Avoiding Long Queues

Avoiding Long Queues
Why queues matter in software development: Part III of a series

Tom & Tiffany 17th January 2023

This is part three of a series. Part 1, Two Weird Things, aims to give you a better intuitive feel for how randomness makes queues likely to grow. Part 2, The Cost of Long Queues, outlines how uncontrolled queues lead to escalating costs.

In previous posts, we saw that queues which we expected to remain under control in fact tended to get very long over time. Now that we understand cost of delay, we can see the danger to an organization that delivers value by releasing software. As the queues grow, our delay costs escalate.

Without intervention, a process that we intuitively expected to deliver value in a timely fashion, and continue to do so sustainably, actually leads us over time to a position where we cannot release enough value to cover our costs, or where our competitors beat us to the punch every time.

How can we avoid such a situation? Three ways:

Remove opportunities for queues to form, if possible;
Make hand-offs synchronous;
Limit capacity utilization.

Remove opportunities for queues to form

Queues can form throughout your development process wherever there is a hand-off from one person to another, or from one type of work phase to another. If there is an opportunity to remove such a hand-off, you should seriously consider taking it. For example: do you really need to manually test every change before it can be released to beta testers, or would it suffice to manually test in the beta version?

Take an inventory of all the points in your process where a change waits before someone carries it to the next stage, and evaluate what benefits that activity brings, and whether there is an way to achieve the same benefit without preventing a change from being integrated and deployed.

Make hand-offs synchronous

If a hand-off is unavoidable, consider making it a synchronous, blocking action rather than asynchronous. For example, if your compliance regulations require that a second person signs off on a code change, make it someone’s priority to perform such sign-offs ahead of any other work, so that they are aways available to do so, and make sure that the author of the code change doesn’t start on another task (adding to the queue) while waiting for the signoff.

Other examples of unavoidable hand-offs that can benefit from being made synchronous include: security reviews; deployment to production; code review; and acceptance testing with the product owner.

Limit capacity utilization

If the hand-off is unavoidable and it’s not feasible to make it a synchronous, blocking action, you should limit capacity utilization.

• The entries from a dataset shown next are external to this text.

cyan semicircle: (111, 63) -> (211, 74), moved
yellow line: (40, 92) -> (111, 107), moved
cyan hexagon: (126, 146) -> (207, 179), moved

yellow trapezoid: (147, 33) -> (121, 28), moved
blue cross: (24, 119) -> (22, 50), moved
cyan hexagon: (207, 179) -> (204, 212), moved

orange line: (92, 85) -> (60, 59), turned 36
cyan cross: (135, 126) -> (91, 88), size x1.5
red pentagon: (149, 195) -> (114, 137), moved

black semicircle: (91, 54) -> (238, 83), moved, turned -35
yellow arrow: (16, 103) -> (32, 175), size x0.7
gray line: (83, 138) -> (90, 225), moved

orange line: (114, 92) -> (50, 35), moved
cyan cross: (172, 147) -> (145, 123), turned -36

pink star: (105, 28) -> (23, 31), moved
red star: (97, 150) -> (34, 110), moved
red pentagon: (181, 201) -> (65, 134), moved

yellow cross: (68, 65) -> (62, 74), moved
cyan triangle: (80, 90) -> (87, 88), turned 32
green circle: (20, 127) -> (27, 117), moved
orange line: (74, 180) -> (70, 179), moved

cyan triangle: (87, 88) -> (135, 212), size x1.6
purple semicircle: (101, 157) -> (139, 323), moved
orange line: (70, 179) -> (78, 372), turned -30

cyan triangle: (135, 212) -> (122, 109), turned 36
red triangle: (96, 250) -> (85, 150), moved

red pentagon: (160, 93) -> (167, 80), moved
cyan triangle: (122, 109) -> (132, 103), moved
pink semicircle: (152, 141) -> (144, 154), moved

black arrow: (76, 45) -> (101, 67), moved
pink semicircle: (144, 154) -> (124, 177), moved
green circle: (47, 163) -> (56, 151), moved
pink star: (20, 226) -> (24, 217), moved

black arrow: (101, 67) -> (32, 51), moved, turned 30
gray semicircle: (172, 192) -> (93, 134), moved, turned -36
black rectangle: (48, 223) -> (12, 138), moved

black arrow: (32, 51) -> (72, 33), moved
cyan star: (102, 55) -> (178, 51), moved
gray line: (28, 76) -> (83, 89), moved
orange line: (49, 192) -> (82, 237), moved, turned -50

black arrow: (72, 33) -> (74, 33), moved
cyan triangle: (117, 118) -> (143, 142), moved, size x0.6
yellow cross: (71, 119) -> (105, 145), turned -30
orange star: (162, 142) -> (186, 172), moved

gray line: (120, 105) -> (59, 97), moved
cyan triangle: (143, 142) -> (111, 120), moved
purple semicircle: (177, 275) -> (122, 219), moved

“Capacity utilization? What’s that? Just when you were starting to get practical and make some concrete recommendations, you throw in another theory term?”

Yes, sorry about that. We need to take another quick dive into queueing theory to understand what I’m talking about here, and then I promise it will get practical again.

In queueing theory — and maybe you saw this when playing with the airline check-in interactive illustration in Part 1 — there is a relation between the expected size of a queue and the extent to which the server’s capacity is used. If a server can serve a customer in 10 seconds on average, and customers arrive once every minute on average, the capacity utilization is 1/6 or 16.7%. The server will be idle most of the time, and the queue will stay under control and stay very short. At the other extreme, perhaps obviously, if customers arrive every 5 seconds on average and the server still takes 10 seconds per customer (a capacity utilization of 200%), the queue will grow over time with no upper bound. The exact shape of the relationship between capacity utilization is an exponential relation, as the graph below shows.

The graph shows the steady-state expected length of a queue against its capacity utilization. As capacity utilization approaches 100%, the length of the queue extends to infinity. The expected length of an M/M/1 queue is given by p²/1-p, where p is capacity utilization.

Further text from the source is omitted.